● **AIM OF THE TASK**
Once the pictures are removed, restate the data below word for word.

[Extracted page text data]
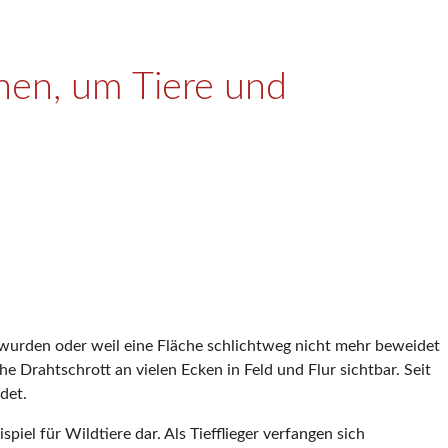
rnen, um Tiere und
 wurden oder weil eine Fläche schlichtweg nicht mehr beweidet
he Drahtschrott an vielen Ecken in Feld und Flur sichtbar. Seit
det.
el für Wildtiere dar. Als Tiefflieger verfangen sich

● **WRITTEN SOLUTION**
rnen, um Tiere und
 wurden oder weil eine Fläche schlichtweg nicht mehr beweidet
he Drahtschrott an vielen Ecken in Feld und Flur sichtbar. Seit
det.
el für Wildtiere dar. Als Tiefflieger verfangen sich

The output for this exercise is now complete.